For more information about creating transport rules to enforce rights protection, see Create a Transport Protection Rule.

Persistent protection of email attachments

Users send business-critical information and personal information in email attachments using common Microsoft Office file formats such as Microsoft Office Word, Excel, and PowerPoint. All of these file formats support persistent protection via IRM, and you can make sure that the business-critical information and personal information in these documents are properly protected. Transport protection rules apply the same protection to email messages and attachments in supported file formats.

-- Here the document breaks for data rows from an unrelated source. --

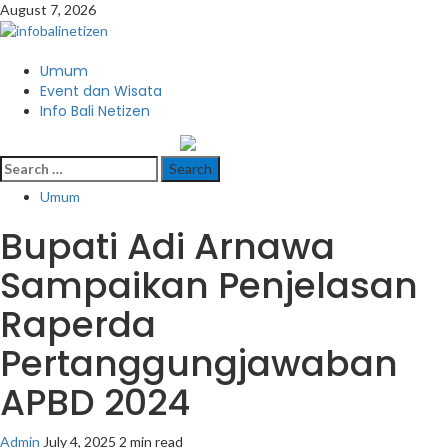
Skip
August 7, 2026
to
content
Primary
Umum
Menu
Event dan Wisata
Info Bali Netizen
infobalinetizen.com
Search
for:
Umum
Bupati Adi Arnawa
Sampaikan Penjelasan
Raperda
Pertanggungjawaban
APBD 2024
Admin
July 4, 2025
2 min read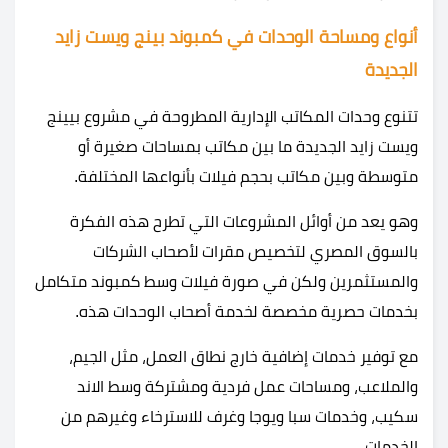
أنواع ومساحة الوحدات في كمبوند بينج ويست زايد
الجديدة
تتنوع وحدات المكاتب الإدارية المطروحة في مشروع بيينج
ويست زايد الجديدة ما بين مكاتب بمساحات صغيرة أو
متوسطة وبين مكاتب بحجم فيلات بأنواعها المختلفة.
وهو يعد من أوائل المشروعات التي تطرح هذه الفكرة
بالسوق المصري لتخصيص مقرات لأصحاب الشركات
والمستثمرين ولكن في صورة فيلات وسط كمبوند متكامل
بخدمات حصرية مخصصة لخدمة أصحاب الوحدات هذه.
مع توفير خدمات إضافية خارج نطاق العمل، مثل الجيم،
والملاعب، ومساحات عمل فردية ومشتركة وسط الاند
سكيب، وخدمات سبا ويوجا وغرف للاسترخاء وغيرهم من
الخدمات.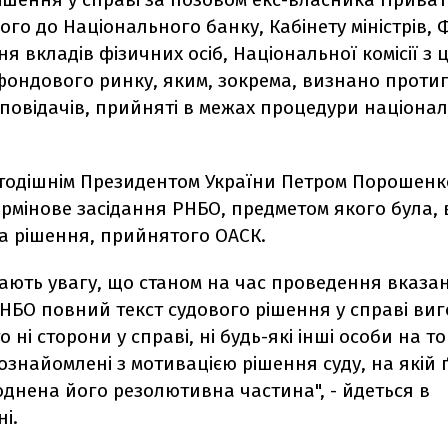
го до Національного банку, Кабінету міністрів,
я вкладів фізичних осіб, Національної комісії з 
 фондового ринку, яким, зокрема, визнано прот
повідачів, прийняті в межах процедури націоналі
 тодішнім Президентом України Петром Порошенк
рмінове засідання РНБО, предметом якого була, 
ка рішення, прийнятого ОАСК.
тають увагу, що станом на час проведення вказа
РНБО повний текст судового рішення у справі ви
о ні сторони у справі, ні будь-які інші особи на 
ознайомлені з мотивацією рішення суду, на якій 
днена його резолютивна частина", - йдеться в
і.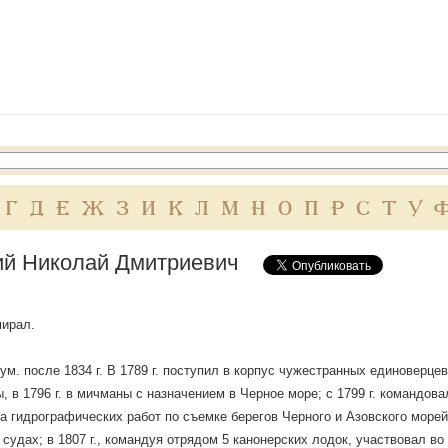
Г
Д
Е
Ж
З
И
К
Л
М
Н
О
П
Р
С
Т
У
ий Николай Дмитриевич
мирал.
ум. после 1834 г. В 1789 г. поступил в корпус чужестранных единоверцев
, в 1796 г. в мичманы с назначением в Черное море; с 1799 г. командов
а гидрографических работ по съемке берегов Черного и Азовского морей
 судах; в 1807 г., командуя отрядом 5 канонерских лодок, участвовал во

Transport rules agent and encryption agent

When you use transport protection rules to IRM-protect messages based on rule conditions, the Transport Rules agent on the Transport service inspects messages. If they meet all the conditions and none of the exceptions, it flags the message to be IRM-protected. The Encryption agent, a built-in transport agent that fires on the OnRoutedMessage event, actually applies IRM protection to the message. The Encryption agent acts on messages only if IRM is enabled for internal messages. For more information about enabling IRM, see Enable or Disable IRM for Internal Messages.

When the transport service is restarted, and it processes the first message that requires IRM encryption, the Encryption agent must be able to reach an AD RMS server in the organization. For subsequent messages, the agent doesn't need to contact the AD RMS server. Upon failure to encrypt a message due to transient conditions, Exchange retries the message three times at 10-minute intervals. After three retries, if the message can't be encrypted, it isn't delivered to recipients. An NDR is sent to the sender. We recommend that you plan your AD RMS deployment for high availability to make sure message flow isn't impacted.

When planning to use transport protection rules, you must consider the type of information you want to protect and plan on creating rules accordingly. In Exchange 2013, transport rules have a large number of predicates that allow you to inspect message content, including supported attachments, message headers, sender and recipient addresses, their Active Directory attributes such as department, distribution group membership, and management relationships of the sender with recipients. For more details about transport rule predicates available in Exchange 2013, see Transport rule conditions (predicates).

You must also consider the messaging traffic in your organization, and the number of messages that will be protected using transport protection rules. Applying IRM protection to a large number of messages requires more resources on the Mailbox server. Additionally, protecting a large number of messages or all messages also impacts the client experience, particularly for Microsoft Outlook users.